The INSURANCE Guide said:


> that's funny.


I'm sorry.....put it on the wrong thread...I deleted it...don't want to ruin you're thread about insurance.....my bad, wanted to post all that to the thread under yours.


----------



## New2This (Dec 27, 2015)

The INSURANCE Guide said:


> Do you guys have American transit out there ?


I've never heard of them.

Are you an agent/broker for them?


----------



## The INSURANCE Guide (Mar 1, 2019)

No, I am a driver- I am trying to find out the different experience drivers have had with brokers because I have had terrible experiences and any recommendations will certainly help.


----------



## New2This (Dec 27, 2015)

The INSURANCE Guide said:


> No, I am a driver- I am trying to find out the different experience drivers have had with brokers because I have had terrible experiences and any recommendations will certainly help.

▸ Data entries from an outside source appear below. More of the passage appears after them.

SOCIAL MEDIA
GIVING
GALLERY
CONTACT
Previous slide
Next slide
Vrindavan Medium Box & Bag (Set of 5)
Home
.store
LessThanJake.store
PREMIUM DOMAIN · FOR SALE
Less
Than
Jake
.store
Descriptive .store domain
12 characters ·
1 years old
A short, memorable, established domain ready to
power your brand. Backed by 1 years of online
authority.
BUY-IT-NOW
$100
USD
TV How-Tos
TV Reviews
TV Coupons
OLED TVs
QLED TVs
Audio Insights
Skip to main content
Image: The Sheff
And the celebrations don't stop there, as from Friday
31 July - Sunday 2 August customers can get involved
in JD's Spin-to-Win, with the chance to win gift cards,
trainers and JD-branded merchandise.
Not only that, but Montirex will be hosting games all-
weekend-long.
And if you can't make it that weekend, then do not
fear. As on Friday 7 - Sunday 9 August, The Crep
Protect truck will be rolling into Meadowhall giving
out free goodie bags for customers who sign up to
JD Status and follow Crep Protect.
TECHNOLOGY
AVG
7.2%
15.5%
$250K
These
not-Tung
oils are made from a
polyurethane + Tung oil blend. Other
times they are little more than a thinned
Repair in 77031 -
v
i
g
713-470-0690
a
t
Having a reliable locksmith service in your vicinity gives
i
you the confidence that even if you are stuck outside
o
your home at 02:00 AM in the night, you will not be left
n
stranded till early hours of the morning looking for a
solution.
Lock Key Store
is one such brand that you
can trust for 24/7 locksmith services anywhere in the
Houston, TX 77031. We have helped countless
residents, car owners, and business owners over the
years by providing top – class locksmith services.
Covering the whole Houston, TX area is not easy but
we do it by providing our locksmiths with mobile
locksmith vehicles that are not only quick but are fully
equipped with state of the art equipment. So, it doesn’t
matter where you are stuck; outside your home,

You might be better off posting this in the NYC forum. NYC is unlike any other market in the country.

Do a search there first because I'm sure insurance has been covered there extensively.


----------



## Launchpad McQuack (Jan 8, 2019)

The INSURANCE Guide said:


> No, I am a driver- I am trying to find out the different experience drivers have had with brokers because I have had terrible experiences and any recommendations will certainly help.


I went through a broker for my condo insurance. They were helpful. It was a good experience. I live by the beach, and a lot of insurance companies will not insure that close to the ocean. If they will, then it is ridiculously expensive. My broker found me a company that had much better rates than I was able to find getting quotes from the big boys on my own.

Recently, I went back to the same broker to see about getting an auto insurance policy that wouldn't have any gaps in coverage while I'm doing deliveries for Uber Eats. For this, they were worthless. They found one company that would insure me and only if I kept my online time with Uber to less than 20 hours per week. I guess I'm stuck going with the big boys for this.


----------



## BigJohn (Jan 27, 2016)

The INSURANCE Guide said:


> No, I am a driver- I am trying to find out the different experience drivers have had with brokers because I have had terrible experiences and any recommendations will certainly help.


Here is the thing about brokers: Most are location based. So you really need to be asking in your local forum.


----------



## NYCFunDriver (Dec 31, 2016)

The INSURANCE Guide said:


> The tlc/fhv insurance industry has been outdated for years. Brokers are super slow to process a drivers license or generate a quote.


That is not true. I go through Next Century. They're not slow. I got quotes almost immediately.


----------